Les faits parlent d’eux-mêmes

Ces élèves qui iront en Grade 10 pour la nouvelle année académique 2021 étudient le Kreol Morisien depuis le primaire. Ils ont fait le choix de continuer à l’étudier lors de leur admission au secondaire. Ce qui représente neuf bonnes années depuis que l’école mauricienne leur donne cette possibilité avec des profs qualifiés, un cursus scolaire, des manuels et un mode d’évaluation de leur apprentissage. C’est donc sérieux. Ils sont la toute première cuvée d’élèves dont les parents avaient fait le choix de prendre le Kreol Morisien comme langue optionnelle qui fut introduite en 2012 au primaire. L’introduction du Kreol Morisien au primaire, obtenue après d’âpres luttes, est venue depuis s’ajouter à la liste des Asian & Arabic languages, notamment l’Hindi, l’Urdu, Tamil, Telegu, Marathi, Mandarin et l’Arabe. Quelque 3000 élèves optent pour le Kreol Morisien à l’entrée au primaire chaque année. À ce jour on dénombre un total de 6000 élèves (Grades 7 à 9) dans les collèges d’Etat et privés qui étudient le Kreol Morisien. Selon des chiffres recueillis avec des enseignants du Kreol Morisien dans les différents collèges du pays, grâce à un networking sur WhatsApp, il y a quelque 1900 élèves qui auraient exprimé le désir de prendre le Kreol Morisien en Grade 10 et éventuellement comme matière au School Certificate. Il est bon de souligner que contrairement à d’autres nouvelles matières, dans le cas du Kreol Morisien il n’y a pas eu de requête habituelle de la part des autorités auprès des établissements pour savoir combien d’élèves opteraient pour le Kreol Morisien en Grade 10. Et pourtant les autorités furent alertées déjà en 2019 de la nécessité de préparer l’introduction du Kreol Morisien en Grade 10 pour l’année 2021. Cela implique la préparation d’un syllabus (curriculum et mode d’évaluation) pour que les parents puissent faire un choix éclairé.

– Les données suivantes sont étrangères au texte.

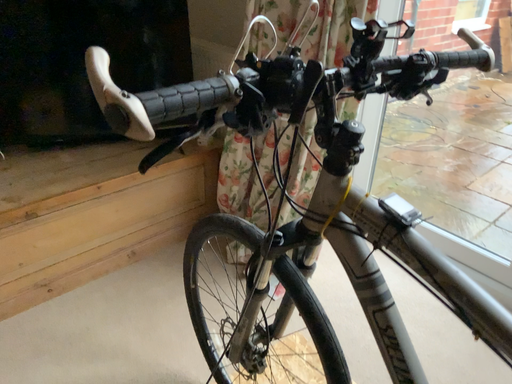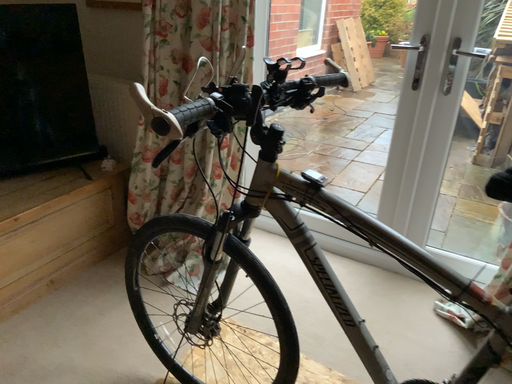 Question: How did the camera likely rotate when shooting the video?

Choices:
 (A) rotated left
 (B) rotated right

Answer: (B) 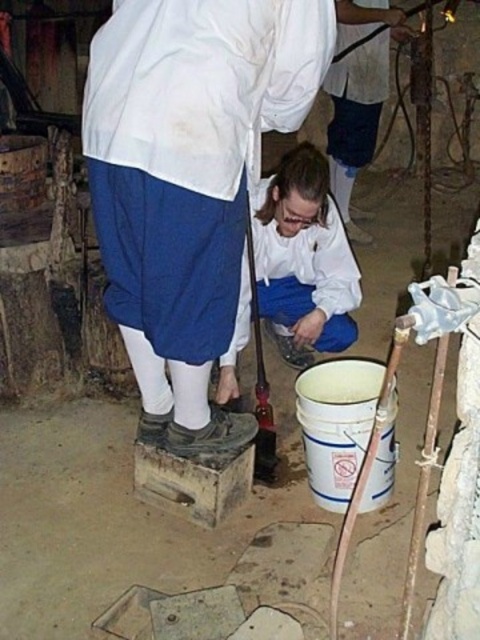 Does point (202, 164) lie in front of point (349, 56)?

That is True.

You are a GUI agent. You are given a task and a screenshot of the screen. Output one action in this format:
    pyautogui.click(x=<x>, y=<y>)
    Task: Click on the blue cotton skirt at center
    Image resolution: width=480 pixels, height=640 pixels.
    Given the screenshot: What is the action you would take?
    pyautogui.click(x=189, y=179) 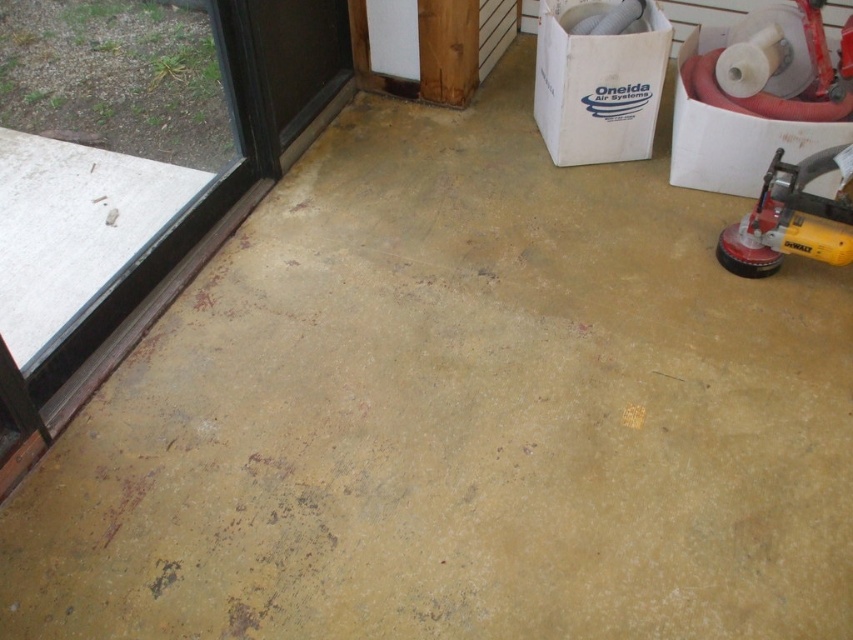 Does transparent glass door at left lie behind yellow plastic sander at right?

No, it is in front of yellow plastic sander at right.

Does transparent glass door at left appear on the right side of yellow plastic sander at right?

In fact, transparent glass door at left is to the left of yellow plastic sander at right.

What do you see at coordinates (97, 262) in the screenshot? I see `transparent glass door at left` at bounding box center [97, 262].

Where is `transparent glass door at left`? Image resolution: width=853 pixels, height=640 pixels. transparent glass door at left is located at coordinates (97, 262). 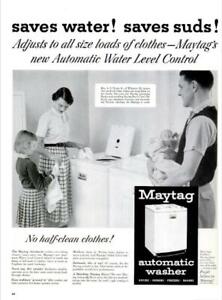 Locate an element on the screen. The width and height of the screenshot is (222, 300). dryer is located at coordinates (125, 185). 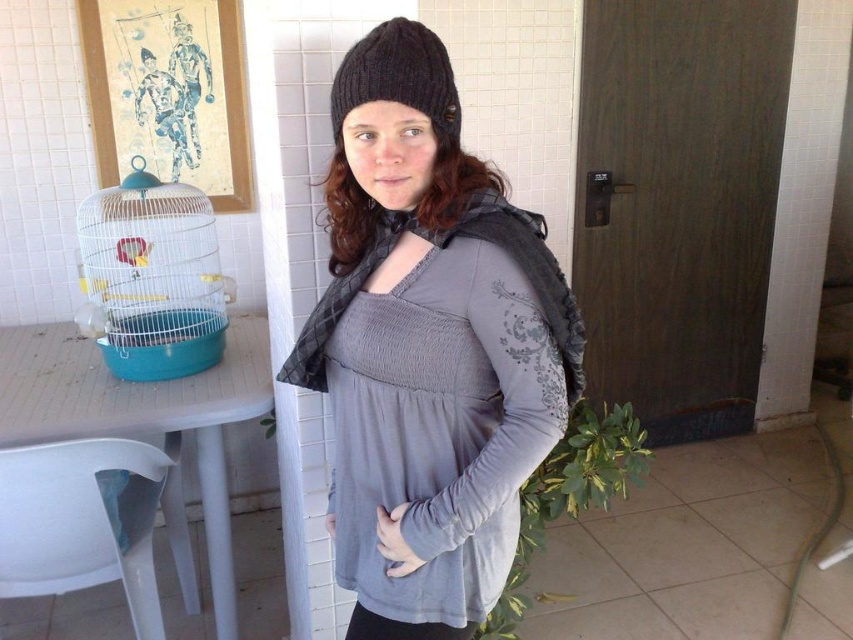 Which is below, knitted dark gray beanie at center or black knitted beanie at upper center?

knitted dark gray beanie at center is below.

Is point (461, 211) more distant than point (380, 36)?

Yes, it is behind point (380, 36).

What do you see at coordinates (428, 348) in the screenshot?
I see `knitted dark gray beanie at center` at bounding box center [428, 348].

You are a GUI agent. You are given a task and a screenshot of the screen. Output one action in this format:
    pyautogui.click(x=<x>, y=<y>)
    Task: Click on the knitted dark gray beanie at center
    This screenshot has height=640, width=853.
    Given the screenshot: What is the action you would take?
    pyautogui.click(x=428, y=348)

Who is positioned more to the left, knitted dark gray beanie at center or white plastic chair at lower left?

white plastic chair at lower left is more to the left.

Which is behind, point (343, 529) or point (109, 502)?

The point (109, 502) is behind.

Does point (432, 214) lie behind point (45, 589)?

That is False.

You are a GUI agent. You are given a task and a screenshot of the screen. Output one action in this format:
    pyautogui.click(x=<x>, y=<y>)
    Task: Click on the knitted dark gray beanie at center
    The width and height of the screenshot is (853, 640).
    Given the screenshot: What is the action you would take?
    pyautogui.click(x=428, y=348)

Is point (131, 278) positioned in front of point (349, 83)?

No, it is behind (349, 83).

Does blue wire birdcage at left have a greater height compared to black knitted beanie at upper center?

Correct, blue wire birdcage at left is much taller as black knitted beanie at upper center.

The image size is (853, 640). Describe the element at coordinates (151, 276) in the screenshot. I see `blue wire birdcage at left` at that location.

At what (x,y) coordinates should I click in order to perform the action: click on blue wire birdcage at left. Please return your answer as a coordinate pair (x, y). The image size is (853, 640). Looking at the image, I should click on (151, 276). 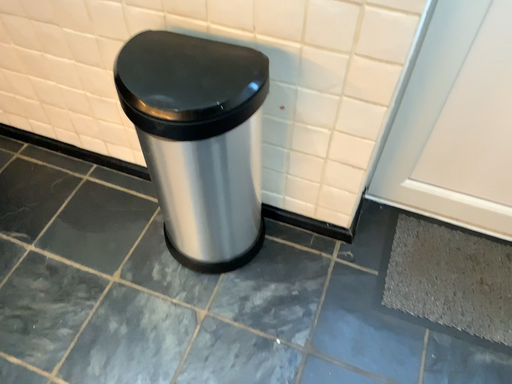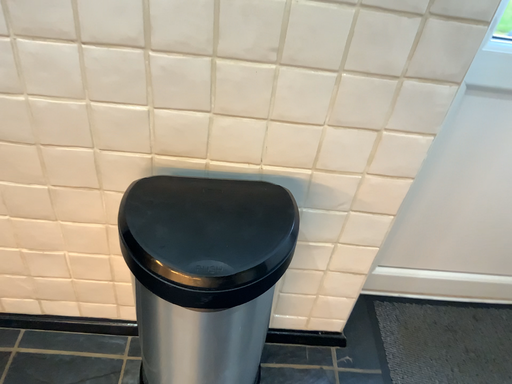 Question: How did the camera likely rotate when shooting the video?

Choices:
 (A) rotated left
 (B) rotated right

Answer: (B) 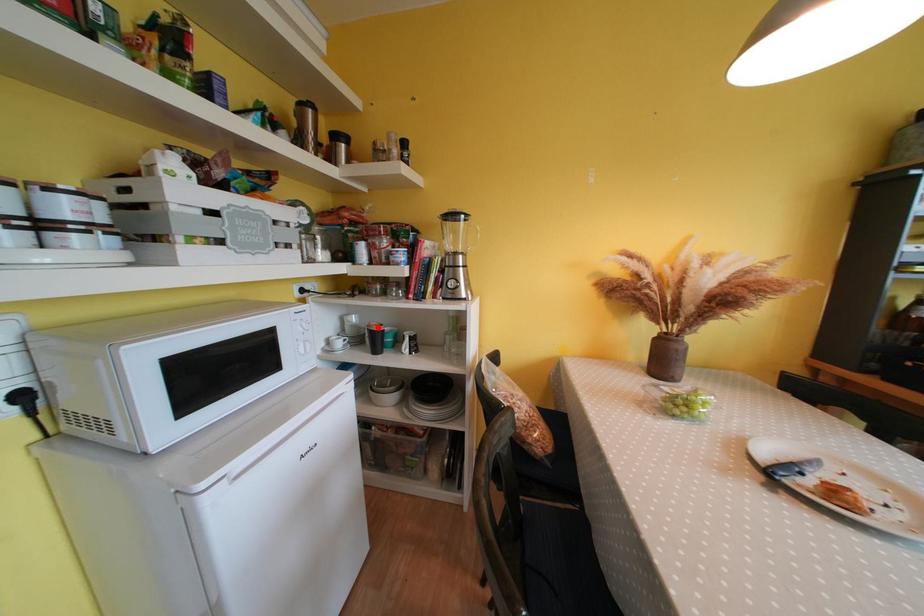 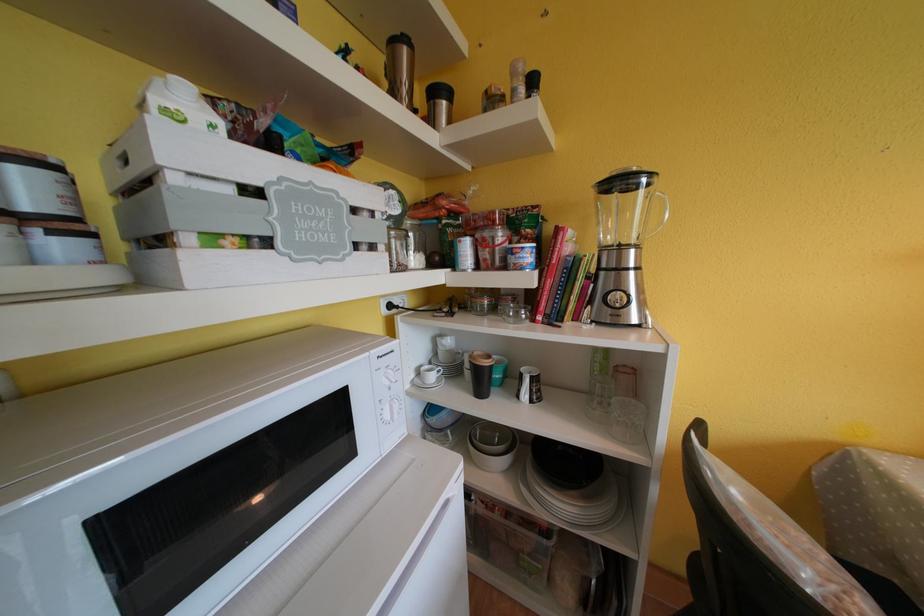 The point at the highlighted location is marked in the first image. Where is the corresponding point in the second image?

(481, 358) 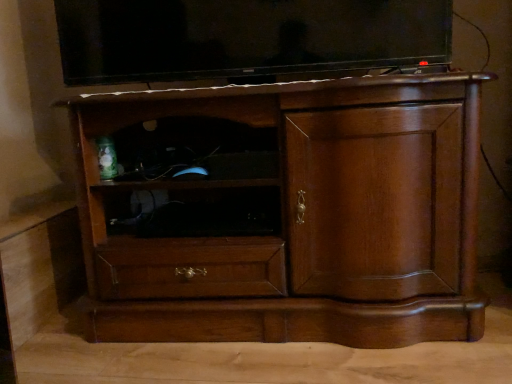 Question: From a real-world perspective, relative to matte black tv at upper center, is brown wood cabinet at center vertically above or below?

Choices:
 (A) below
 (B) above

Answer: (A)

Question: Is point pyautogui.click(x=117, y=110) positioned closer to the camera than point pyautogui.click(x=100, y=16)?

Choices:
 (A) closer
 (B) farther

Answer: (A)

Question: Estimate the real-world distances between objects in this image. Which object is farther from the brown wood cabinet at center?

Choices:
 (A) matte black tv at upper center
 (B) black matte shelf at center

Answer: (A)

Question: Based on their relative distances, which object is farther from the matte black tv at upper center?

Choices:
 (A) black matte shelf at center
 (B) brown wood cabinet at center

Answer: (A) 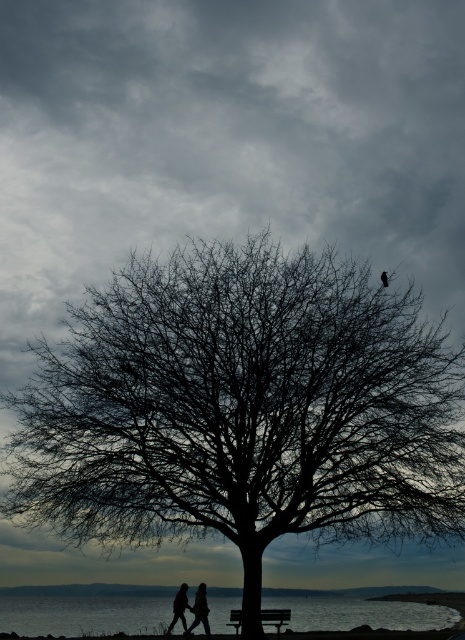 You are an artist planning to paint the scene. You want to ensure the wooden bench at center is proportionally smaller than the silvery water at lower center. Does the current arrangement allow this?

Yes, the silvery water at lower center is larger in size than the wooden bench at center, so the current arrangement allows the wooden bench at center to be proportionally smaller.

You are a painter standing at the edge of the scene. You want to paint the black bare tree at center and the wooden bench at center. Which object should you focus on first if you want to paint the taller one first?

The black bare tree at center is much taller than the wooden bench at center, so you should focus on painting the black bare tree at center first. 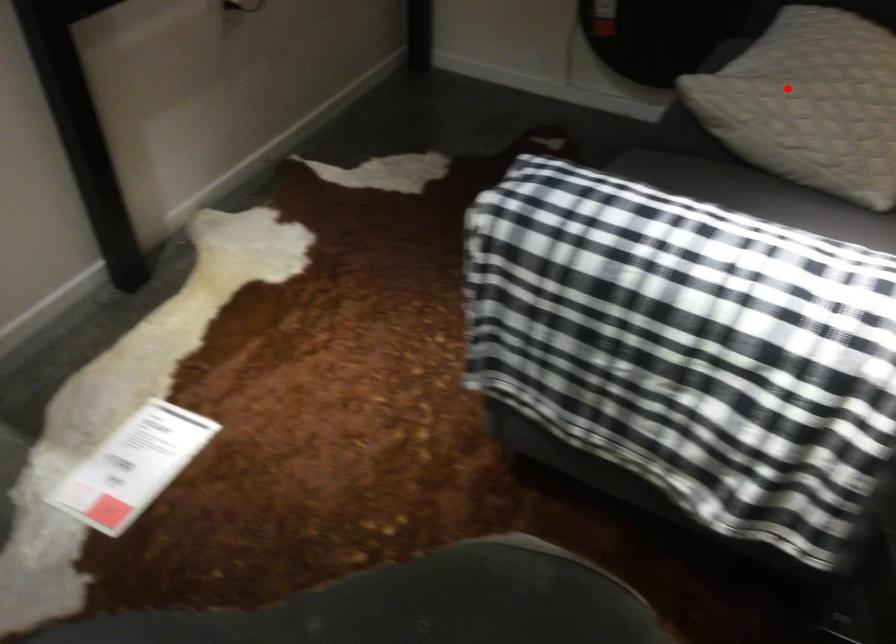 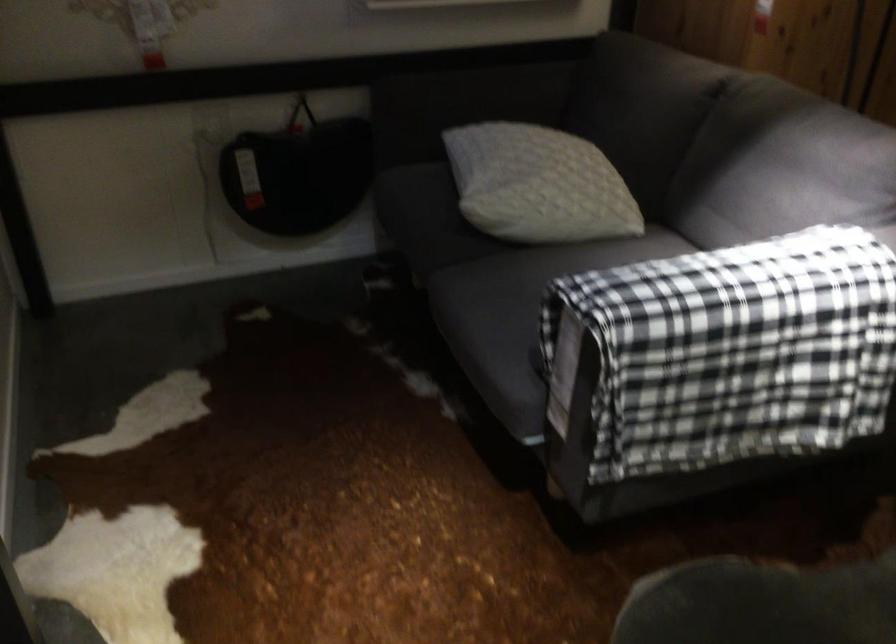 Where in the second image is the point corresponding to the highlighted location from the first image?

(538, 185) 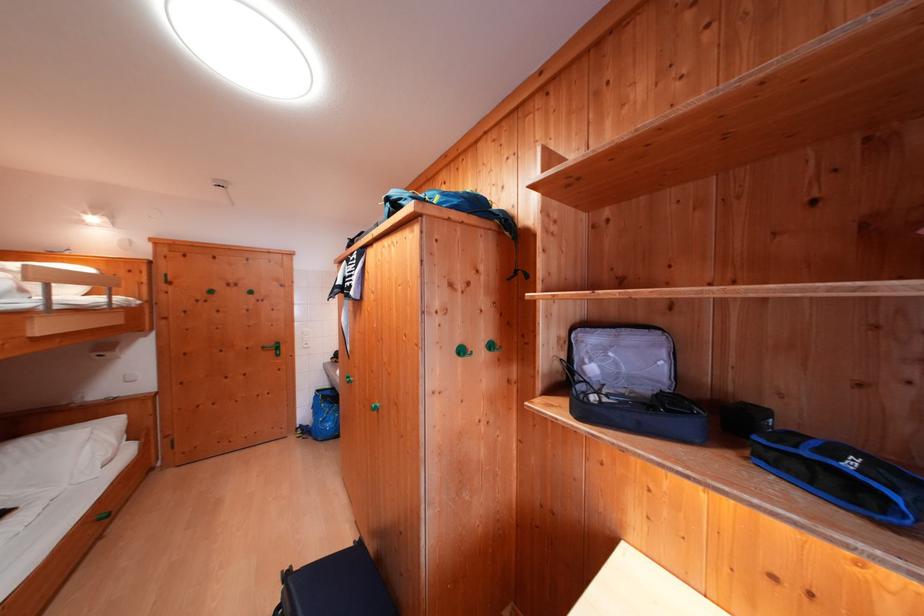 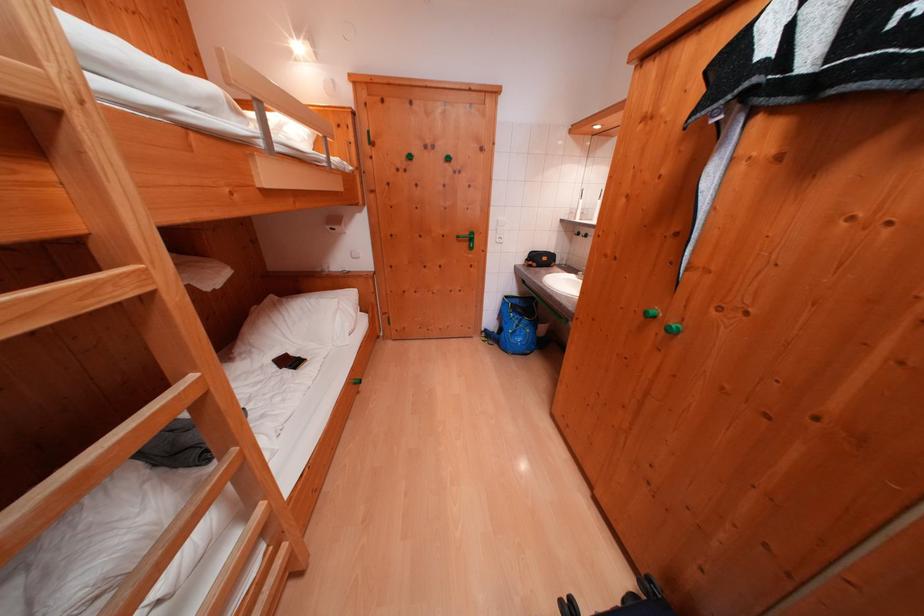 In the second image, find the point that corresponds to pixel 326 395 in the first image.

(515, 301) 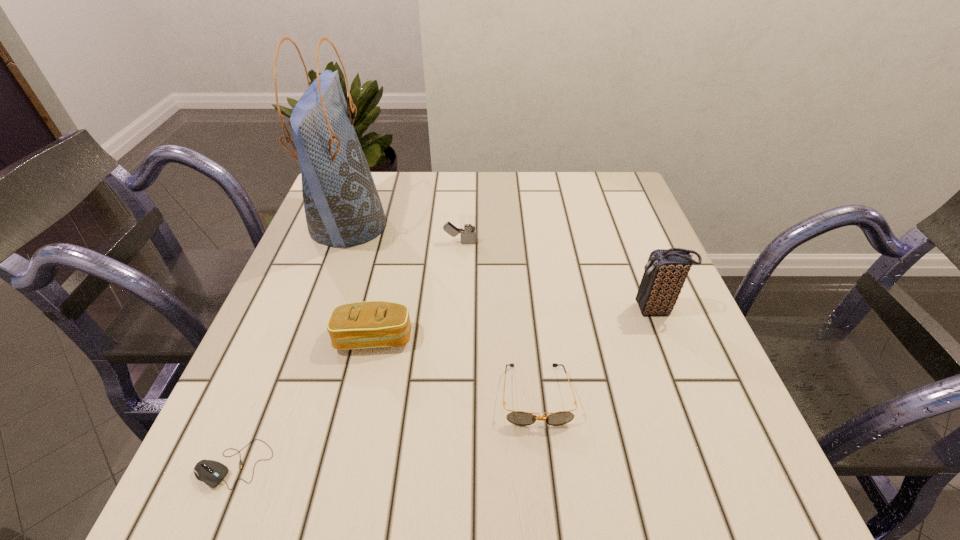 This screenshot has width=960, height=540. I want to click on vacant position located 0.070m on the right of the tallest object, so click(x=414, y=225).

Image resolution: width=960 pixels, height=540 pixels. I want to click on free space located with the zip open on the rightmost object, so [492, 310].

I want to click on vacant space located 0.330m with the zip open on the rightmost object, so click(473, 310).

Locate an element on the screen. This screenshot has height=540, width=960. free space located 0.210m with the zip open on the rightmost object is located at coordinates (531, 310).

Where is `vacant space situated on the right of the igniter`? The width and height of the screenshot is (960, 540). vacant space situated on the right of the igniter is located at coordinates (509, 242).

I want to click on vacant area situated 0.200m on the zipper side of the left clutch bag, so click(347, 461).

This screenshot has width=960, height=540. I want to click on free region located 0.060m on the front-facing side of the fifth tallest object, so click(543, 464).

Where is `vacant space situated 0.370m on the back of the computer mouse`? Image resolution: width=960 pixels, height=540 pixels. vacant space situated 0.370m on the back of the computer mouse is located at coordinates (309, 282).

Image resolution: width=960 pixels, height=540 pixels. Find the location of `object situated at the far edge`. object situated at the far edge is located at coordinates (342, 206).

Identify the location of object situated at the near edge. This screenshot has width=960, height=540. (211, 472).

Généralement, cela se passe au deuxième trimestre par l’envoi d’une lettre du chef d’établissement aux parents donnant la liste de la combinaison de sujets de la Grade 10 à 13. Les parents sont alors convoqués à une réunion d’explications au collège. C’est lors de cette rencontre que des renseignements additionnels sont donnés. Voilà comment les choses se passent. Sauf dans le cas du Kreol Morisien, les choses n’ont pas pu se produire ainsi. Des parents ont posé des questions mais aucune réponse n’a pu être fournie. Est-ce normal ?  Est-ce possible de traiter ainsi notre langue maternelle ?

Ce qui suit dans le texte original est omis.